Summary
In Alusa v. Lehigh Valley R. Co. (D.C.) 26 F.2d 950, the court said: "The right to the polling of a jury has not been questioned.
Summary of this case from Mackett v. United StatesOpinion
June 20, 1928.
Mortimer L. Sullivan, of Elmira, N.Y., for plaintiff.
Cobb Cobb, of Ithaca, N.Y., for defendant.
At Law. Action by Dominick Alusa against the Lehigh Valley Railroad Company. On plaintiff's motion for new trial after verdict for defendant. Motion denied.
This is a motion for a new trial upon the grounds, first, that the right of the plaintiff to have the jury, which passed upon his case, polled, was disregarded; second, that the verdict was clearly against the weight of credible evidence.

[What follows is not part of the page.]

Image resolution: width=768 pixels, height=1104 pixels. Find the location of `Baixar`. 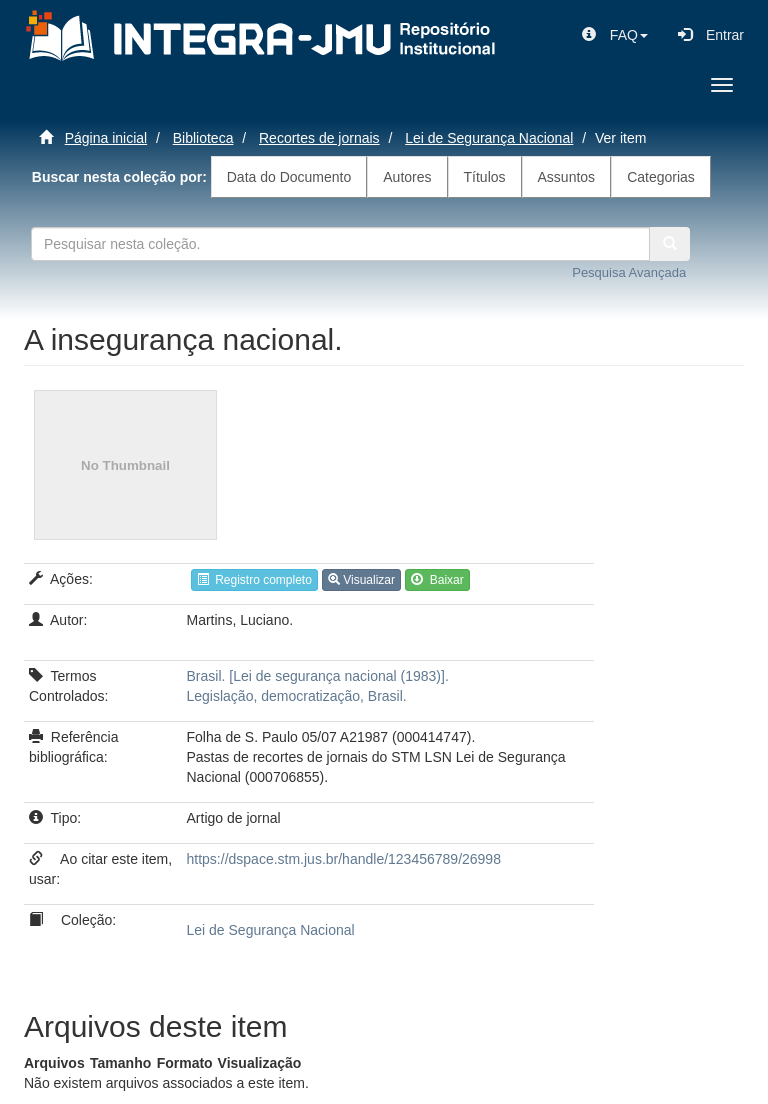 Baixar is located at coordinates (437, 580).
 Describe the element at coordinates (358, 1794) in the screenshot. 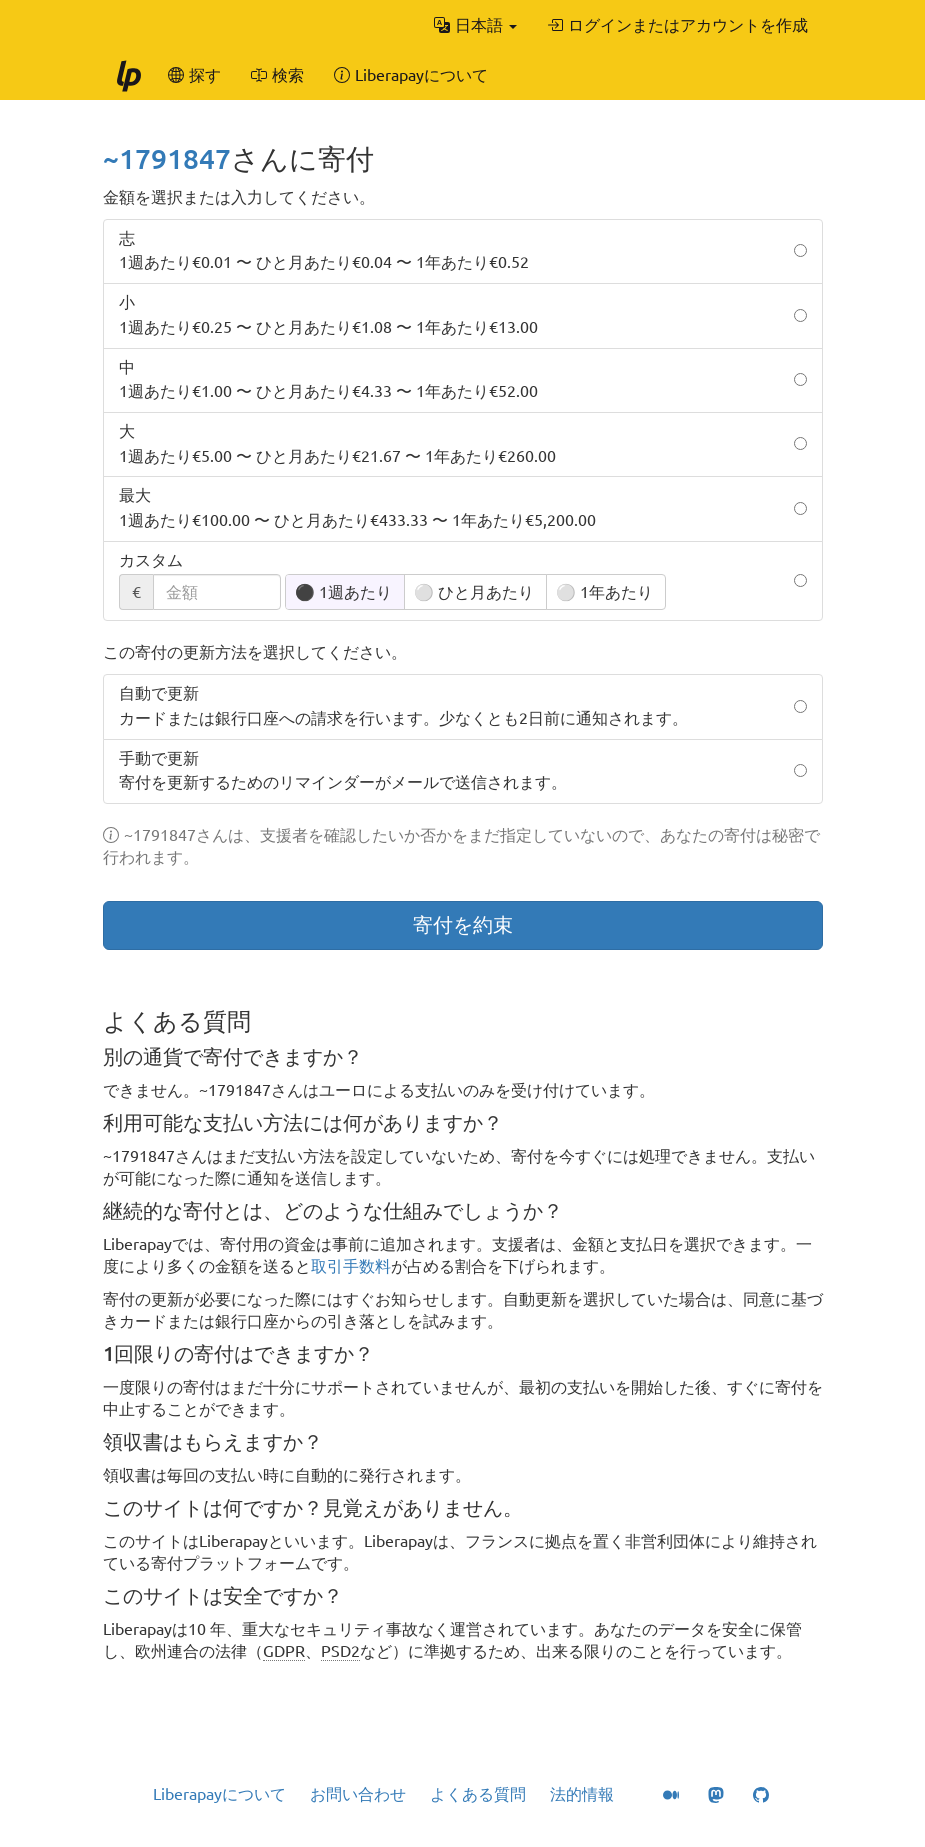 I see `お問い合わせ` at that location.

The trial was held at the Elmira term of the District Court, beginning on January 10, 1926. The jury returned a verdict of "No cause of action." The charge to the jury was delivered after lunch, and the jury retired about 3 o'clock in the afternoon. The jury returned with its verdict at about 5 o'clock in the afternoon of the same day. When the jury returned to the courtroom, and in reply to the inquiry of the clerk of the court said that they had agreed upon a verdict, the plaintiff was present in the courtroom, and defendant's counsel were present in the courtroom. Plaintiff's counsel were not present. Counsel for plaintiff did not leave a request with the court, or with the clerk, or with any one connected with the court, that they should be advised when the jury was ready to report.
Some time after the jury had returned its verdict, and after the verdict had been recorded, one of the counsel for plaintiff appeared and entered upon the record a motion for a new trial on the grounds as stated above.
1. The right to the polling of a jury has not been questioned. This right may be exercised at any time before the verdict is recorded. Warner v. New York Central Railroad Co., 52 N.Y. 437, 11 Am. Rep. 724, and cases cited. Under these cases, the right to poll exists, unless it has been expressly waived.
It is undoubtedly an express waiver, when counsel are in court at the time the verdict is returned, and they do not ask for a poll of the jury. The question here is whether there is a waiver when the party is in court, and counsel are absent from the courtroom, when the jury reports, and no request is made for the polling of the jury. I am of the opinion that it is. I know of no authority which makes it obligatory on the court to withhold the report of a verdict of the jury until counsel for either party can be sought out and brought to the courtroom, especially when the party himself is present, and especially when counsel has left no word with the court, or an officer of the court, to request that he be informed when the jury is ready to report. In this opinion I follow the case of Christie v. Bowne, 76 Hun, 42, 27 N.Y.S. 657, which I consider directly in point.
2. In my opinion, the verdict of the jury was not so clearly against the weight of evidence as to warrant the granting of the motion for a new trial on that ground.
The motion for a new trial is denied.